- The Washington Times - Thursday, August 18, 2016

A top House lawmaker told Attorney General Loretta Lynch Thursday to start revoking bogus asylum cases after the Justice Department admitted it was aware of more than 3,700 applications that were granted despite being part of a massive New York City fraud ring.

Rep. Bob Goodlatte, chairman of the House Judiciary Committee, gave Ms. Lynch until the end of August to tell him whether she’ll reopen the cases — something he said should have been done years ago after the FBI busted the fraud ring in 2012.

“DOJ’s refusal to take action in these cases is simply outrageous,” he said, adding that letting asylum-seekers get away with clear fraud gives future applicants an incentive to lie.

The Justice Department has tried to blame bureaucratic red tape, saying it has to wait for Homeland Security officials to raise the fraud cases. Mr. Goodlatte said that was wrong, and the law gives Ms. Lynch and her officers independent authority to reopen the cases.

The Justice Department demurred when asked that question by The Washington Times this week, instead insisting it would wait for Homeland Security.

The New York City ring, which spanned a number of law offices, was so adept at concocting convincing but fake stories for Chinese immigrants that federal investigators dubbed their bust “Operation Fiction Writer.”

The fraudsters would forge documents and make up backstories for the applicants, and coach them on how to game the interviews with asylum officers. Investigators said applicants who claimed to have been forced to have an abortion under China’s one-child policy were even told to watch Chinese soap operas portraying women in that situation as a way of studying how someone in that situation would act.
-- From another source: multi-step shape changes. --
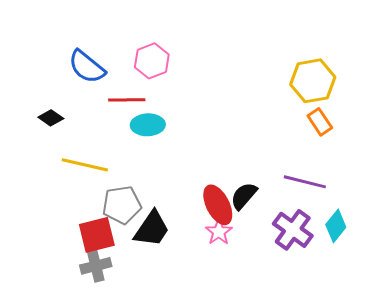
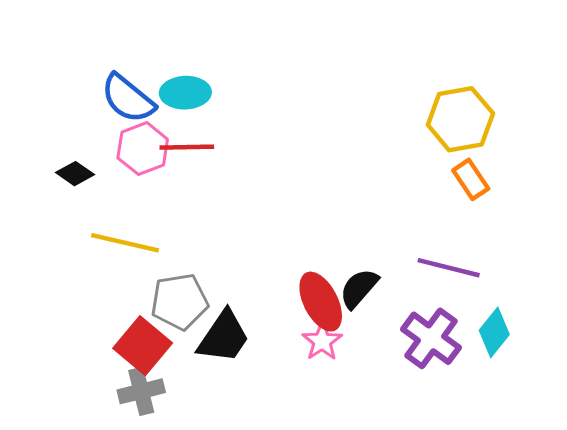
pink hexagon: (152, 61) -> (143, 149), moved
cyan ellipse: (148, 125) -> (185, 93), moved
red square: (97, 235) -> (143, 346), turned -36

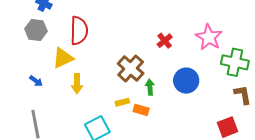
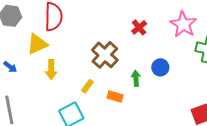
blue circle: (186, 81) -> (160, 67), size x0.7
green arrow: (150, 87) -> (136, 78), moved
yellow rectangle: (122, 102) -> (87, 86), moved, turned -40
Asylum applicants also paid for translators who not only helped coach them how to beat the system, but also accompanied them to the official interviews to provide translation — and would shape the applicants’ testimony by failing to translate any inconsistent details, according to federal prosecutors who pursued the criminal cases against the fraud ring.

The situation was so bad that one analyst told The New York Times at the time of the bust that most Chinese asylum cases in New York city were fraudulent.

Despite that mountain of evidence, though, none of the 3,709 asylum cases approved by the Executive Office for Immigration Review (EOIR) have been reopened.